Soutenir l’observance du traitement antidépresseur - L'Infirmière Libérale Magazine n° 359 du 01/06/2019 | Espace Infirmier
 

L'infirmière Libérale Magazine n° 359 du 01/06/2019

 

CAHIER DE FORMATION

Savoir faire

Prise de poids et troubles sexuels font partie des effets indésirables qui entraînent le plus d’interruptions du traitement par antidépresseurs. Par ses explications et ses conseils, l’infirmière peut favoriser l’observance du traitement. Et quand la dépression s’installe dans le temps, elle a aussi des conséquences sur les proches. Là encore, l’infirmière peut aider à traverser les périodes difficiles.

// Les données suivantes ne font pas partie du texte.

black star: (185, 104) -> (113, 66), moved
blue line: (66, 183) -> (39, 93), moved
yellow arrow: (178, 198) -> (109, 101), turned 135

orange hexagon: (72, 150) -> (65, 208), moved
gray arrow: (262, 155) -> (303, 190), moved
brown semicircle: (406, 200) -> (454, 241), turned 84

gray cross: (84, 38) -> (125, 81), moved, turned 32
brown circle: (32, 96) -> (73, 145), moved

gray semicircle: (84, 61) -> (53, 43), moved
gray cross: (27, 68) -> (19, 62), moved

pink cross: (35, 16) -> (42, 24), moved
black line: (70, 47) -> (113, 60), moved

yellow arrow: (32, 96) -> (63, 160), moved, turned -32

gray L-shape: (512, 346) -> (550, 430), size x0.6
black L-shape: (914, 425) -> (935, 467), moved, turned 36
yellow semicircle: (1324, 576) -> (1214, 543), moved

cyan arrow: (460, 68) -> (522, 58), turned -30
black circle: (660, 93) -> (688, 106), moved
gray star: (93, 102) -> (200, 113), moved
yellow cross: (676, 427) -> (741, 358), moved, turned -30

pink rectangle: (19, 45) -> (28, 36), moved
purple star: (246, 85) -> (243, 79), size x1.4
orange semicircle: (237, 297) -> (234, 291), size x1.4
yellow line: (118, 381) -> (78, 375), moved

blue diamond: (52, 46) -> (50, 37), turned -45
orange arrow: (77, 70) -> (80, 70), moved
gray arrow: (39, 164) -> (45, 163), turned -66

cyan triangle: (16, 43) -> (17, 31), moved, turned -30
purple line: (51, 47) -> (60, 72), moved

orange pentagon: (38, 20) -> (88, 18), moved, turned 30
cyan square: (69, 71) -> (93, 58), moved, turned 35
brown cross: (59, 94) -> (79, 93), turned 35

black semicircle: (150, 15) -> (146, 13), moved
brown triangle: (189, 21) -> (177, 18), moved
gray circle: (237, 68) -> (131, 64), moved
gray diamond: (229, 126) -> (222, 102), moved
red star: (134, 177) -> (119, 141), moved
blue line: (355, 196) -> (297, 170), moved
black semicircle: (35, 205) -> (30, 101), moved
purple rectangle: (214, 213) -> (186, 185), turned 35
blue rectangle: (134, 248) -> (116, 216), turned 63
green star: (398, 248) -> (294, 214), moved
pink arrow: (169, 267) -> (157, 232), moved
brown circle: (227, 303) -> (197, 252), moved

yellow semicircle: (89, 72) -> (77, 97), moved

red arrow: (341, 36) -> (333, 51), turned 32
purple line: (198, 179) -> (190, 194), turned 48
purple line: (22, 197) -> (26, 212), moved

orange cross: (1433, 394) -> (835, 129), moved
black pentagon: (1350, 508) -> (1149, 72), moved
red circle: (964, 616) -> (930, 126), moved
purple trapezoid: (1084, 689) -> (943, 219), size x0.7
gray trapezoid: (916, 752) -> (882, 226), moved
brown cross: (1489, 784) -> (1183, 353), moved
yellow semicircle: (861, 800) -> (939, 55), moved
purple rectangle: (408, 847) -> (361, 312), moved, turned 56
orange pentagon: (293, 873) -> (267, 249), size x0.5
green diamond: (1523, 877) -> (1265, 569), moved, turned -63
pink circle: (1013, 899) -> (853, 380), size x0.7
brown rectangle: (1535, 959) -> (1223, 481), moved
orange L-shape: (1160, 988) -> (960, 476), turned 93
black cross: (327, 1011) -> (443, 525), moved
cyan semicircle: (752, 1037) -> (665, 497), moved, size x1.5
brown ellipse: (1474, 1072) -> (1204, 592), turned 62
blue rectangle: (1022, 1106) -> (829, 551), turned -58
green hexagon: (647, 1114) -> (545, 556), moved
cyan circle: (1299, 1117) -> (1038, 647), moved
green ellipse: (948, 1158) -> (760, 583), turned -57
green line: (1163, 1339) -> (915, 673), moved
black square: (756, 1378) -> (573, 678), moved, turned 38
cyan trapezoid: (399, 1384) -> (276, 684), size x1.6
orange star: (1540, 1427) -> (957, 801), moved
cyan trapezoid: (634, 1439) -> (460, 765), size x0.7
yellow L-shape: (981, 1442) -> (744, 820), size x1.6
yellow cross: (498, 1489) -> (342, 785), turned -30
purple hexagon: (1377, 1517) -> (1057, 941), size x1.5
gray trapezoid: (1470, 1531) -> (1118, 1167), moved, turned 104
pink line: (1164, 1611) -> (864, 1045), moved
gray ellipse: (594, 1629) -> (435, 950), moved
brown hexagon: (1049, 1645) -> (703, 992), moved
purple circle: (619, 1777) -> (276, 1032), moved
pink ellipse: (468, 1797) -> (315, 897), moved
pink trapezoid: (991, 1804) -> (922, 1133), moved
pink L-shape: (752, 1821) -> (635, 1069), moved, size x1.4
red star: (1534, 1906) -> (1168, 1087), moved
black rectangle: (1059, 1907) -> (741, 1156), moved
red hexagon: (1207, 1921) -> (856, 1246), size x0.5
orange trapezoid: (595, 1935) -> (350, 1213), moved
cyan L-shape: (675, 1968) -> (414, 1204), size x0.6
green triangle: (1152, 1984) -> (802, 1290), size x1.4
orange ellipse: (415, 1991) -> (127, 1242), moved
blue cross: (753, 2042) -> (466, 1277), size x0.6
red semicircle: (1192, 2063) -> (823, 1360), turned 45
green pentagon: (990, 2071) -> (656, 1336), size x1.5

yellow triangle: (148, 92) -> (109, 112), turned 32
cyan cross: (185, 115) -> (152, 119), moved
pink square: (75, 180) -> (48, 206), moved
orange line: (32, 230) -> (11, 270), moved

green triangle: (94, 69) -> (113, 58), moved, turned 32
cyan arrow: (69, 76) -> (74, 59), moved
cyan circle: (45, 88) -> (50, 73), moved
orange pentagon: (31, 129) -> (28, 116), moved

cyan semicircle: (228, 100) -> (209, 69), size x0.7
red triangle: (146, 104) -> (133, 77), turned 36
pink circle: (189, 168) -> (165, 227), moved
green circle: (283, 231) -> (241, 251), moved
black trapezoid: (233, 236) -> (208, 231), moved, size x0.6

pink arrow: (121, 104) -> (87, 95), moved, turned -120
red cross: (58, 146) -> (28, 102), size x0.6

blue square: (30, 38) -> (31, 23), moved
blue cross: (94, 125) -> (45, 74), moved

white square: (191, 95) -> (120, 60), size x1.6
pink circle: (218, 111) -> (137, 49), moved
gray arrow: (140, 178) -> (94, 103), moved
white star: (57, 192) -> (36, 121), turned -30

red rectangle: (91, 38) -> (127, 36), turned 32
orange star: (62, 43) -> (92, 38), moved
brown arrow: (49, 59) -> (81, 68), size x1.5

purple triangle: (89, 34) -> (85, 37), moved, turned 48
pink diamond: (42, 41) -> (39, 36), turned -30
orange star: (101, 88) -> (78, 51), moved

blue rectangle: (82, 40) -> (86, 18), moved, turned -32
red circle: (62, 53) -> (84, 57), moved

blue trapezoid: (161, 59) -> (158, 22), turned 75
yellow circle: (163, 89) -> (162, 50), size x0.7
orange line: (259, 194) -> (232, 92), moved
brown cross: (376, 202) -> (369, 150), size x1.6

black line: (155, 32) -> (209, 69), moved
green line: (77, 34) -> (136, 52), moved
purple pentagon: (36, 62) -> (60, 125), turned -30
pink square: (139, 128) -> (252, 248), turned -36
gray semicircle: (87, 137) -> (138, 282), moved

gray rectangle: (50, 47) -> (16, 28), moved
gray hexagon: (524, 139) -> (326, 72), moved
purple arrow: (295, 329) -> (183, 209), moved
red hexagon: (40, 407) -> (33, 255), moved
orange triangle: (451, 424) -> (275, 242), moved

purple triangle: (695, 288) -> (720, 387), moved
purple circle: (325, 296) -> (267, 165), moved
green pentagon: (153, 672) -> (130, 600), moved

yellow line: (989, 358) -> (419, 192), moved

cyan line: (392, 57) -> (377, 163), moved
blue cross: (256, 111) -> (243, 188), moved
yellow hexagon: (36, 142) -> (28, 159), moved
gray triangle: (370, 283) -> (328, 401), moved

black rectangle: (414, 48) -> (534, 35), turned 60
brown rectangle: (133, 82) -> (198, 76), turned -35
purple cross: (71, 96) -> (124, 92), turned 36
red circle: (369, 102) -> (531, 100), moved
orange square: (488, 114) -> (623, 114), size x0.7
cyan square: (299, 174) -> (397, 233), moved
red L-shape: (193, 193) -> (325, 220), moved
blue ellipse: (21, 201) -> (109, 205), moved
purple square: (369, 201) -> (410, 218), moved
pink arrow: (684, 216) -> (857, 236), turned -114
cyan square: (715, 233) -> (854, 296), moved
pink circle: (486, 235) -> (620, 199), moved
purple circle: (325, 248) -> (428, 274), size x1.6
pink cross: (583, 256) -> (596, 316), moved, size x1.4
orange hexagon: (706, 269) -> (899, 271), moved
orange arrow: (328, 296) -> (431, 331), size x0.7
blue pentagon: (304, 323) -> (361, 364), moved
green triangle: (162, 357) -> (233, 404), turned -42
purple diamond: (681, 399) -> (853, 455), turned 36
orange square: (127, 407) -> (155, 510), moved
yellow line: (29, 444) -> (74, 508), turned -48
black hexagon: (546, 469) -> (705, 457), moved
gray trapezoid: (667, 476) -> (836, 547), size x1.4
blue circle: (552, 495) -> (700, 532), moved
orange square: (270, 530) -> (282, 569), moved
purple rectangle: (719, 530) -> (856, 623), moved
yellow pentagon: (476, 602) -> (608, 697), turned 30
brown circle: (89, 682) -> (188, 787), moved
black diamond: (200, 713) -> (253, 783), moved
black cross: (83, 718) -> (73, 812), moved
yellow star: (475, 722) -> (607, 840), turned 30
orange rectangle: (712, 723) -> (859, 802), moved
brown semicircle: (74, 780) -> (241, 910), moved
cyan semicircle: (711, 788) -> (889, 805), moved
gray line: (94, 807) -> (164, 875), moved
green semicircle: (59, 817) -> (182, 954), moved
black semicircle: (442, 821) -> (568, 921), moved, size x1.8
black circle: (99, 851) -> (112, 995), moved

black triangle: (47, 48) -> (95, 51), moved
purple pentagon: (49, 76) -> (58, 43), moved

La prescription de médicaments antidépresseurs est recommandée pour les épisodes dépressifs caractérisés (EDC) d’intensité modérée à sévère (voir partie « Savoir »). Il existe plus de vingt substances réparties en cinq classes (voir tableau) :

→ les inhibiteurs sélectifs de la recapture de la sérotonine (ISRS) ;

→ les inhibiteurs de la recapture de la sérotonine et de la noradrénaline (IRSN) ;

→ les « autres antidépresseurs » avec des mécanismes pharmacologiques différents ;

→ les imipraminiques, tricycliques ou non ;

→ les inhibiteurs de la monoamine oxydase (IMAO), sélectifs ou non de la MAO-A.

CRITÈRES DE CHOIX DE L’ANTIDÉPRESSEUR

→ Il n’existe pas de différence d’efficacité clinique démontrée entre les différents types d’antidépresseurs.

→ En raison de leur meilleure tolérance, sont recommandés en première intention : les ISRS, IRSN et les médicaments classés « autres antidépresseurs » (voir page suivante), à l’exception de la tianeptine (Stablon) et de l’agomélatine (Valdoxan).

→ Les imipraminiques (tricycliques) ne sont recommandés qu’en deuxième intention en raison de leur risque de toxicité cardiovasculaire.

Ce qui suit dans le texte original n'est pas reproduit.